Aim of the exercise - Find the line containing "[LGBTQIA+ (Fiction). 100" in the records below. Copy exactly that line and each one after it, ending at the line containing "[New Age. 5", and nothing more.

Material supplied -
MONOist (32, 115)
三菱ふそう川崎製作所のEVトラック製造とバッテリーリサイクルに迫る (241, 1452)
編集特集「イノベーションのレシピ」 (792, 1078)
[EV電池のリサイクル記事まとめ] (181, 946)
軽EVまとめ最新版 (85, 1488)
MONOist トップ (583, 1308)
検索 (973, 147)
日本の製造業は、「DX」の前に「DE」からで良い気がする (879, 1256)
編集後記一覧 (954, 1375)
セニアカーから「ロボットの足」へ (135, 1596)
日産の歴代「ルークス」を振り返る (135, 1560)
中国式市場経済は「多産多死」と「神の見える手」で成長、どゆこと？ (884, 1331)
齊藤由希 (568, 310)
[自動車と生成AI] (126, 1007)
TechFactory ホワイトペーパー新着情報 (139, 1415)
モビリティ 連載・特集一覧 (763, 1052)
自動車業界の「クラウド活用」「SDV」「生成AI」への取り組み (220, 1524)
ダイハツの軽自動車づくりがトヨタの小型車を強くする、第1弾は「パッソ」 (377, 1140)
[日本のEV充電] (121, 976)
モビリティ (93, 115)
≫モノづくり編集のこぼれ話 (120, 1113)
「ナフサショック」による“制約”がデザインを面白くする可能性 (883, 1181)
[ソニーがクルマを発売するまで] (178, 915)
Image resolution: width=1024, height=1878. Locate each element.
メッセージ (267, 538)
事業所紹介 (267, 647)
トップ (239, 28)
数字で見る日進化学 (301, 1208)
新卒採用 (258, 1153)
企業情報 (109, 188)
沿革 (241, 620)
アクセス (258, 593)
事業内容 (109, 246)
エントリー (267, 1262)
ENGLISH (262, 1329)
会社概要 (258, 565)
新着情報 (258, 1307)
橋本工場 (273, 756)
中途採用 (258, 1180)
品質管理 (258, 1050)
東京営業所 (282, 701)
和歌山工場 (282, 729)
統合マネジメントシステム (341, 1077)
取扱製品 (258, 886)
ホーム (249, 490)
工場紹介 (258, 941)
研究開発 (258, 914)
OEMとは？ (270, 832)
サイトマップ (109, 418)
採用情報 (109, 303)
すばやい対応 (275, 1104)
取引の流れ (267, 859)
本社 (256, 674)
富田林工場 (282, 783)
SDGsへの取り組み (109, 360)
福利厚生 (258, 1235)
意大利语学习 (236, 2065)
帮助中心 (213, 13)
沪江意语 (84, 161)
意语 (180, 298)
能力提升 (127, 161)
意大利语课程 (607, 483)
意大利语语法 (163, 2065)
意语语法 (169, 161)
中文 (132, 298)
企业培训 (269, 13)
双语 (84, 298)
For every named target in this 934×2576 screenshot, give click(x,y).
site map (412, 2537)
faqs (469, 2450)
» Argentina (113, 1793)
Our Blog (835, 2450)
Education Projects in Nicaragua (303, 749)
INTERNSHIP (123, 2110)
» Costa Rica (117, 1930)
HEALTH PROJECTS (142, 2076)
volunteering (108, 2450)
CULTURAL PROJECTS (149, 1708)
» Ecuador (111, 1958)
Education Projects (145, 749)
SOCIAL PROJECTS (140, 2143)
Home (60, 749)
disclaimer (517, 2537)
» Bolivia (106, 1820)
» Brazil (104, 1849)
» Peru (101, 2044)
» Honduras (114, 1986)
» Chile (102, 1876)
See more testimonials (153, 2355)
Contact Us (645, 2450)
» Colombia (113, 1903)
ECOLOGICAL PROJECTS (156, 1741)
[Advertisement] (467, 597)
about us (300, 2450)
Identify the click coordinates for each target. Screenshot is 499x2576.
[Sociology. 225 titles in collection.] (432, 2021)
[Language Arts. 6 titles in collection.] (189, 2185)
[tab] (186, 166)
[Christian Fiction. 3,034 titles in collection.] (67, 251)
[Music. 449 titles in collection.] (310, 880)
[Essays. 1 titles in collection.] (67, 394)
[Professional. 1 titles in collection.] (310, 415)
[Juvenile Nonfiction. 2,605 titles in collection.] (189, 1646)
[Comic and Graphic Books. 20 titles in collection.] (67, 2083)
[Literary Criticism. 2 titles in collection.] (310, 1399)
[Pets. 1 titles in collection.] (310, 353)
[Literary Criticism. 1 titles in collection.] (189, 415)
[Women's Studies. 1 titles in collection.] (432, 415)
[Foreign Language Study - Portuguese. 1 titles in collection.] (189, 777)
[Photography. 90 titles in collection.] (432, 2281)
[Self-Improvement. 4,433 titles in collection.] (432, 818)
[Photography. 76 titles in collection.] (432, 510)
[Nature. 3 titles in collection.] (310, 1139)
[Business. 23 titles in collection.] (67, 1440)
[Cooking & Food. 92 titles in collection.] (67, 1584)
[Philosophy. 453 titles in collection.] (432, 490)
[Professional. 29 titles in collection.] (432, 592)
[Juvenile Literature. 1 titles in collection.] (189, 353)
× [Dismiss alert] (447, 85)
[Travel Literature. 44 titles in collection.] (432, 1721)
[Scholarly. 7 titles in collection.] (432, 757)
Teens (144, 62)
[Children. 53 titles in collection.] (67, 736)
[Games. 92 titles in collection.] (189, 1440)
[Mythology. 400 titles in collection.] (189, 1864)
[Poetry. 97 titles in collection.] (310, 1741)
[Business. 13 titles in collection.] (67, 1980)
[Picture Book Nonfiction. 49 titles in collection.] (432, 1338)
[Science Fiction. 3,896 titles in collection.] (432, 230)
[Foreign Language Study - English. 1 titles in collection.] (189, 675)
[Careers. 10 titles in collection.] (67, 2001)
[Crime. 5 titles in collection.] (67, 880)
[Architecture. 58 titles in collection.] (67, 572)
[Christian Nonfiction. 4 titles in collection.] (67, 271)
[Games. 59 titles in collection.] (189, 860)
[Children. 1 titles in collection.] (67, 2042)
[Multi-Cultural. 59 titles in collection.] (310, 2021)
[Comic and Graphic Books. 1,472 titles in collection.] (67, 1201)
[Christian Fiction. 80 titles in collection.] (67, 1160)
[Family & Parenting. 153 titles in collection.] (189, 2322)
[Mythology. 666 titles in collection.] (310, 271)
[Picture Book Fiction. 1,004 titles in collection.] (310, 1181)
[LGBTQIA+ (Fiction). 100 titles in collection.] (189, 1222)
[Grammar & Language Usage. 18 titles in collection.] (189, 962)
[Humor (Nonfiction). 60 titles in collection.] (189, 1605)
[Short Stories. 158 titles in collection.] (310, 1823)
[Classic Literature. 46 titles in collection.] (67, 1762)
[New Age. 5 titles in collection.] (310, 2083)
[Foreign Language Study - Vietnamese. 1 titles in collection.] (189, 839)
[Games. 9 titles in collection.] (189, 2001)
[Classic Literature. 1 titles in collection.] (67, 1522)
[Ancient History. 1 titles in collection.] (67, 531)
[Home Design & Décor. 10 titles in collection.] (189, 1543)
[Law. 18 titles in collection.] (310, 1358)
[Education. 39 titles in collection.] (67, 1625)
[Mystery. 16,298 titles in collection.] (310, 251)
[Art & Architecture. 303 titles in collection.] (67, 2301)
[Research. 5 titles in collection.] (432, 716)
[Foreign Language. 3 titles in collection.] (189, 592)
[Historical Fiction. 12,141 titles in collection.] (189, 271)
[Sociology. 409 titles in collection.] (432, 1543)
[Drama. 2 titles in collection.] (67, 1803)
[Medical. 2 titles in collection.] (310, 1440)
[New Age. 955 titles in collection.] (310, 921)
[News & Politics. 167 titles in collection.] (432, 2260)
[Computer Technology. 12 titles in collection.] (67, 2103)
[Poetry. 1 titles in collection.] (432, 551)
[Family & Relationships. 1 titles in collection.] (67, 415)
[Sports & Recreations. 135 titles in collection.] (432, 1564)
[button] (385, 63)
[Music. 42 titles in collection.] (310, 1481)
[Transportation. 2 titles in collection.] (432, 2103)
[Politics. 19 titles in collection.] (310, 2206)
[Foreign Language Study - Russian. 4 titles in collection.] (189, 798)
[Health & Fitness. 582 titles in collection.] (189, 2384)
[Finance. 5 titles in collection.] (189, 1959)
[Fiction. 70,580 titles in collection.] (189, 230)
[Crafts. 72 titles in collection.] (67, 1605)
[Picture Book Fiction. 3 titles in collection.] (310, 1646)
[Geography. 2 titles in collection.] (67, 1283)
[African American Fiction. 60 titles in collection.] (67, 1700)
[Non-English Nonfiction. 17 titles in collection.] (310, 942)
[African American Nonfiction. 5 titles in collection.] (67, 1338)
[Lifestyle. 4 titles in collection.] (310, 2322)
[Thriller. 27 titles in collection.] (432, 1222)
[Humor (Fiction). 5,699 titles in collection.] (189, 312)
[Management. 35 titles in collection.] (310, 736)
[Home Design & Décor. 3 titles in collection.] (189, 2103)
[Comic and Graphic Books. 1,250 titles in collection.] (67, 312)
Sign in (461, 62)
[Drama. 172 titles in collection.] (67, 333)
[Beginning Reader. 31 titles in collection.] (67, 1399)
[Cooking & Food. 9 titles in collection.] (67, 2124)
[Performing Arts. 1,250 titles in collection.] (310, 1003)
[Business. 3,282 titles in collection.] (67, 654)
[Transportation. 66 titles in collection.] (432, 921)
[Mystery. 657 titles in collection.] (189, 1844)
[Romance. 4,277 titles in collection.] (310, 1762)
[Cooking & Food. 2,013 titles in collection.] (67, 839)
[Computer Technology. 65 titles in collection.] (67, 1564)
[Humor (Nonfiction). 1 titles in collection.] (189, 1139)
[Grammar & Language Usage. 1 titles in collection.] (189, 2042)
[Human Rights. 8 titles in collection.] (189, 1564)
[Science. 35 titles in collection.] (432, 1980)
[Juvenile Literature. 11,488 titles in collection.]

Output for this exercise -
[LGBTQIA+ (Fiction). 100 titles in collection.] (189, 1222)
[Grammar & Language Usage. 18 titles in collection.] (189, 962)
[Humor (Nonfiction). 60 titles in collection.] (189, 1605)
[Short Stories. 158 titles in collection.] (310, 1823)
[Classic Literature. 46 titles in collection.] (67, 1762)
[New Age. 5 titles in collection.] (310, 2083)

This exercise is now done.